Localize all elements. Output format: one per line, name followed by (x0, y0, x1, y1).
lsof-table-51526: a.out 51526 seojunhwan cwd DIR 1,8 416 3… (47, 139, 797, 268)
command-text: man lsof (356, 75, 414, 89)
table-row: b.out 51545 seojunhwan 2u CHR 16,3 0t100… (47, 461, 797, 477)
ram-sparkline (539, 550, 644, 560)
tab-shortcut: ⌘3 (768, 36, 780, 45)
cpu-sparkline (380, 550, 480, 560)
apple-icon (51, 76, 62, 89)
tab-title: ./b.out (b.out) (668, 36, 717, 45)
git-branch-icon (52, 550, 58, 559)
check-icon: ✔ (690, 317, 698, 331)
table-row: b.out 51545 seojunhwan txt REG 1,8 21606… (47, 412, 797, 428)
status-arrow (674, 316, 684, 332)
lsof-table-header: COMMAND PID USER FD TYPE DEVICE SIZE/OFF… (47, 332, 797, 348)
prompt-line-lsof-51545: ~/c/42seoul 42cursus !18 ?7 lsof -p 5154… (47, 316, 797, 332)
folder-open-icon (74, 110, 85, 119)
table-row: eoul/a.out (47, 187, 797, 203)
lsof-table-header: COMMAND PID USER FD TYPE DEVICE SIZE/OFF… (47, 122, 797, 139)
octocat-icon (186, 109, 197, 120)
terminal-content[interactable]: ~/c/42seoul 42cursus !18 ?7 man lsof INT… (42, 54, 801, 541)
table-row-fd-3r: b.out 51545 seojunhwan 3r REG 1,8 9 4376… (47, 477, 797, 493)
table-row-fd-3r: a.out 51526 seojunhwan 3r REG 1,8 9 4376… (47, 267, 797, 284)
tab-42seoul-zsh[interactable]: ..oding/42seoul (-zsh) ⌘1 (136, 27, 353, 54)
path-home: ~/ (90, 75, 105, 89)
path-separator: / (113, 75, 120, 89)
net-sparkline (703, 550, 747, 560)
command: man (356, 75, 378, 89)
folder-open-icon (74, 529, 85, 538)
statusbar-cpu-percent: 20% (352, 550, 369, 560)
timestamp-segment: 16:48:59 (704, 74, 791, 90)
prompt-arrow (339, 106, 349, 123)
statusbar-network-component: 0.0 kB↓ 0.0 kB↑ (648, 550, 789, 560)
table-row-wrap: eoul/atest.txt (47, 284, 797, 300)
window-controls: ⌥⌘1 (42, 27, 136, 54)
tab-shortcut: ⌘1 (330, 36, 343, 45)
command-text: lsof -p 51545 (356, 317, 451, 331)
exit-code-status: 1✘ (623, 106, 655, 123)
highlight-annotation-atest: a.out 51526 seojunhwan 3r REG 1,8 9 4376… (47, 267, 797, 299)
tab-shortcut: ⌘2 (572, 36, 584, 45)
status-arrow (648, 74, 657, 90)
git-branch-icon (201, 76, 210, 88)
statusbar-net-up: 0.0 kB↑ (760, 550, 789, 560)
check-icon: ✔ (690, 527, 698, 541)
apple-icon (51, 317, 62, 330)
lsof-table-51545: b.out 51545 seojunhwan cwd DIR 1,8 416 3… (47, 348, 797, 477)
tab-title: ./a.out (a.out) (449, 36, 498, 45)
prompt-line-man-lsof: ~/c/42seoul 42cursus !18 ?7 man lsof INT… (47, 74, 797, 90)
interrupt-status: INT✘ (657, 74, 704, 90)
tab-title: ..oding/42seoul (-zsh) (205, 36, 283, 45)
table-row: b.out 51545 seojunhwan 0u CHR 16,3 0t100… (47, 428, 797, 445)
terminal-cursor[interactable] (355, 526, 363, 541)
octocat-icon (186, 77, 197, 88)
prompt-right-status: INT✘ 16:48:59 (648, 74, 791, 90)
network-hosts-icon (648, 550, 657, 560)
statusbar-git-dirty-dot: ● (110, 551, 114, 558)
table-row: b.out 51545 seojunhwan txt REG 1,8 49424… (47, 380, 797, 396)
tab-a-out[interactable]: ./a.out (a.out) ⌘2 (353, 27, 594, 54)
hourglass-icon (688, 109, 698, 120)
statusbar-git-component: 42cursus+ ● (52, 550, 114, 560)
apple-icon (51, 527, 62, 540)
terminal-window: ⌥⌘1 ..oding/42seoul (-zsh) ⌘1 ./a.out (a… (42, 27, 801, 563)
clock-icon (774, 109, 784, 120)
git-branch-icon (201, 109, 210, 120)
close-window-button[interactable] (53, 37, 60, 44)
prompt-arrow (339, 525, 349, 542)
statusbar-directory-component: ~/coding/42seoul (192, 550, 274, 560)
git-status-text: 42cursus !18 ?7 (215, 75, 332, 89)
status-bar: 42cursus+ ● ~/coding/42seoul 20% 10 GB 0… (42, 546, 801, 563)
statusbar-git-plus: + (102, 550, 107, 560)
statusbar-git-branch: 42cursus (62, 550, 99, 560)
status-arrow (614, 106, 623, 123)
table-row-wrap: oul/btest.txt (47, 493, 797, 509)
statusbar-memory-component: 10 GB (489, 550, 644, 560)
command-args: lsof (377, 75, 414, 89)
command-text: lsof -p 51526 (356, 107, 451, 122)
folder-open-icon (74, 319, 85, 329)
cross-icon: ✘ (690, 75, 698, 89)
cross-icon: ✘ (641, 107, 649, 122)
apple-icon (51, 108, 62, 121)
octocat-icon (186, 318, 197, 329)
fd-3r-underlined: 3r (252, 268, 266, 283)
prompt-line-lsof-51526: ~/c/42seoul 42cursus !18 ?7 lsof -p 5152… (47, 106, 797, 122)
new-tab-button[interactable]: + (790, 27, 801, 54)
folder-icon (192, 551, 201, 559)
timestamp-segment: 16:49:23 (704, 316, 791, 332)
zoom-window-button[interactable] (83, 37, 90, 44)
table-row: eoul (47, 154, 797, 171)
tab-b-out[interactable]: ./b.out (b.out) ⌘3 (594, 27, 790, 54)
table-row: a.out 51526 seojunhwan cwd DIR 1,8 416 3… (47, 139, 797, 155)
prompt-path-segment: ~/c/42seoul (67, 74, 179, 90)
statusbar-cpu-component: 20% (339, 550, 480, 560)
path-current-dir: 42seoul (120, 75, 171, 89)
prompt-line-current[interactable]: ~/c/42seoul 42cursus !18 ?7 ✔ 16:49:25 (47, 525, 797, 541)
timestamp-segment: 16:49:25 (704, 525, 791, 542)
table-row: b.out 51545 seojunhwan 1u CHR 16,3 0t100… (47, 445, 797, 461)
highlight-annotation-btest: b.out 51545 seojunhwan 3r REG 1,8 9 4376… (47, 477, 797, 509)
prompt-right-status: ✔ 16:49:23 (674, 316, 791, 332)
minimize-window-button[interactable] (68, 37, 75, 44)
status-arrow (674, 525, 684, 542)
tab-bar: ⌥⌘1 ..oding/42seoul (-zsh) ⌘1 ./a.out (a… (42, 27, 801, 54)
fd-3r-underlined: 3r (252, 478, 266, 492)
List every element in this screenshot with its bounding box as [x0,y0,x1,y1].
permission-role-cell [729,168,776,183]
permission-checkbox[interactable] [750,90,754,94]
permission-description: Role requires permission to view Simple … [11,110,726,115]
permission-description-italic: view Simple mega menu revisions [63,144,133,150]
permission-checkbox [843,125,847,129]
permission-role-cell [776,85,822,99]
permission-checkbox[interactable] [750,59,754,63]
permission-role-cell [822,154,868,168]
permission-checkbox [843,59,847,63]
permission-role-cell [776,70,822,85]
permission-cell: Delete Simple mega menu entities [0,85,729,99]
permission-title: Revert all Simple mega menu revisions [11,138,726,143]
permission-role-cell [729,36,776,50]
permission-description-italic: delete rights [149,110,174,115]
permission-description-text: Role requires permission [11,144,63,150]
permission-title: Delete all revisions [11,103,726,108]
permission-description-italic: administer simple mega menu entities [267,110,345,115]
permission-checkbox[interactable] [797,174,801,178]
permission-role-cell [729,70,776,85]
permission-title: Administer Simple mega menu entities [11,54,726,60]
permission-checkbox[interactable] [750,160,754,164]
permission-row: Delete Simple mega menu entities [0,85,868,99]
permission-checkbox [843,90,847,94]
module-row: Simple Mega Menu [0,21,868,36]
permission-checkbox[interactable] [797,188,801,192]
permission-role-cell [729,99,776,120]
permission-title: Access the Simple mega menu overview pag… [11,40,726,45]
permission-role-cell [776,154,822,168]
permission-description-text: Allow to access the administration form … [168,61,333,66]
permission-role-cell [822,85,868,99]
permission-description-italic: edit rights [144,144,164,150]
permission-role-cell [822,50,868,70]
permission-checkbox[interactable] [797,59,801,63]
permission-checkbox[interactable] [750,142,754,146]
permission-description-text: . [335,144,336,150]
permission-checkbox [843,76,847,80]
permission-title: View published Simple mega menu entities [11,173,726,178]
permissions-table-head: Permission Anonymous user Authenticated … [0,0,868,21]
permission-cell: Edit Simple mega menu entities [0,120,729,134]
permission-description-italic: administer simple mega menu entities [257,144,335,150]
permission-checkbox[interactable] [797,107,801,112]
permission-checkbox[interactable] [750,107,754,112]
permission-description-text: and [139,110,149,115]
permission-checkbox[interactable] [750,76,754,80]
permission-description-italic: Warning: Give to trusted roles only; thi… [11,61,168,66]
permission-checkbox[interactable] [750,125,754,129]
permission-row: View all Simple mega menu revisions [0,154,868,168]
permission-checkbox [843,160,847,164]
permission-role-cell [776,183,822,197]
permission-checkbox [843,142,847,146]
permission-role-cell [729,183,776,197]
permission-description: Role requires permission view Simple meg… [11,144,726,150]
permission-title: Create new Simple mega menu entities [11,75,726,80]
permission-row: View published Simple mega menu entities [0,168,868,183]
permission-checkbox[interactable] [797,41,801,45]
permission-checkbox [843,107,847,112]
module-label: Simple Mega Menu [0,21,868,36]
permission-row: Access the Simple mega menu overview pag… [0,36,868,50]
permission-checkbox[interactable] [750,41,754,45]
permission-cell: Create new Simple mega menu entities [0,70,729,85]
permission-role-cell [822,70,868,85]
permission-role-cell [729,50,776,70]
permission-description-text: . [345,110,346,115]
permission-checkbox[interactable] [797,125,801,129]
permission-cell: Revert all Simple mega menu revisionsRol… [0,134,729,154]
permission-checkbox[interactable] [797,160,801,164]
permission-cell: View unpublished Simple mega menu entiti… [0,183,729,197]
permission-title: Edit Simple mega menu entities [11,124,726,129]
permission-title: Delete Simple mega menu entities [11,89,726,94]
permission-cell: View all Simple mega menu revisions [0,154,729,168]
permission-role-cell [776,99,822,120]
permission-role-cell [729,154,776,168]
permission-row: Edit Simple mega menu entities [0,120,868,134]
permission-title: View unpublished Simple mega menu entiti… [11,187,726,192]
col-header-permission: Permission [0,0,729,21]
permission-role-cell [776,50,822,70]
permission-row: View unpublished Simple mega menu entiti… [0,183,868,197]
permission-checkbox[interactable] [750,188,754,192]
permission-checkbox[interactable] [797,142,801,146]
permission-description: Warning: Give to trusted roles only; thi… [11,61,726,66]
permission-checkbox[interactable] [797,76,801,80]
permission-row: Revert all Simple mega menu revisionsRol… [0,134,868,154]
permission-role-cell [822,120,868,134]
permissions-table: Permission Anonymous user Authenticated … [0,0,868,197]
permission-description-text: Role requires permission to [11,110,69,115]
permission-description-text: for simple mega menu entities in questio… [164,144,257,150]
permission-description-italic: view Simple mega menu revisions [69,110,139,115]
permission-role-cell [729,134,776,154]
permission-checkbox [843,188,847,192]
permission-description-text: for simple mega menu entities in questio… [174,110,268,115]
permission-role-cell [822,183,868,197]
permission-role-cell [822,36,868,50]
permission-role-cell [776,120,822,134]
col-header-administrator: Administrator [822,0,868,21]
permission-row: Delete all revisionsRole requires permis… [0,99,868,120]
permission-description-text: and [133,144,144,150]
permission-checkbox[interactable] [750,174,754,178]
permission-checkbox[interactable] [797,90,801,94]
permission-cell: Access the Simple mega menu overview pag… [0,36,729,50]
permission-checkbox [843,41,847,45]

•••••

## Task objective
What is wanted is a copy of every line in the listing that includes the word "sparkline".

## Exercise response
ram-sparkline (539, 550, 644, 560)
cpu-sparkline (380, 550, 480, 560)
net-sparkline (703, 550, 747, 560)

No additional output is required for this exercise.